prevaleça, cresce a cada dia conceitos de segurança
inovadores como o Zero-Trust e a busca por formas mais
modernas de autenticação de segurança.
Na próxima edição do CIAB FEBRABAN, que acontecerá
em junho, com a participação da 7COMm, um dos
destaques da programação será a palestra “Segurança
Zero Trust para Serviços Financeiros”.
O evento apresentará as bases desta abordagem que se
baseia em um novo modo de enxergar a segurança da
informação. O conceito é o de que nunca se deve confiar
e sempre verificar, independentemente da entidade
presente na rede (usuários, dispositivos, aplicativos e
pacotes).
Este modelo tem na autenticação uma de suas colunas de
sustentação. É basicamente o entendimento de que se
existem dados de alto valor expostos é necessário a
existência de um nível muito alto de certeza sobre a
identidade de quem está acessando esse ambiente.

...

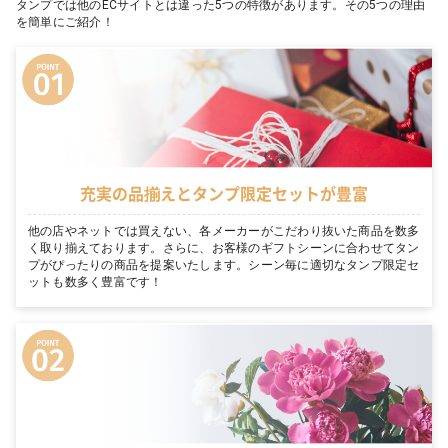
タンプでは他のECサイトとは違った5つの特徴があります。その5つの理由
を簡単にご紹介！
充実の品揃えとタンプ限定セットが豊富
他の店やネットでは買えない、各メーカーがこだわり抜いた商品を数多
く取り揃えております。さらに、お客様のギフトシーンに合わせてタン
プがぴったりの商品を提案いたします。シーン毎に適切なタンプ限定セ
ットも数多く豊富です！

• Your instructions: Extract from the records above the lines from the one containing "Este modelo tem" to the one containing "identidade de quem", both lines included, exactly as they appear and with nothing else.

• Answer to the exercise:
Este modelo tem na autenticação uma de suas colunas de
sustentação. É basicamente o entendimento de que se
existem dados de alto valor expostos é necessário a
existência de um nível muito alto de certeza sobre a
identidade de quem está acessando esse ambiente.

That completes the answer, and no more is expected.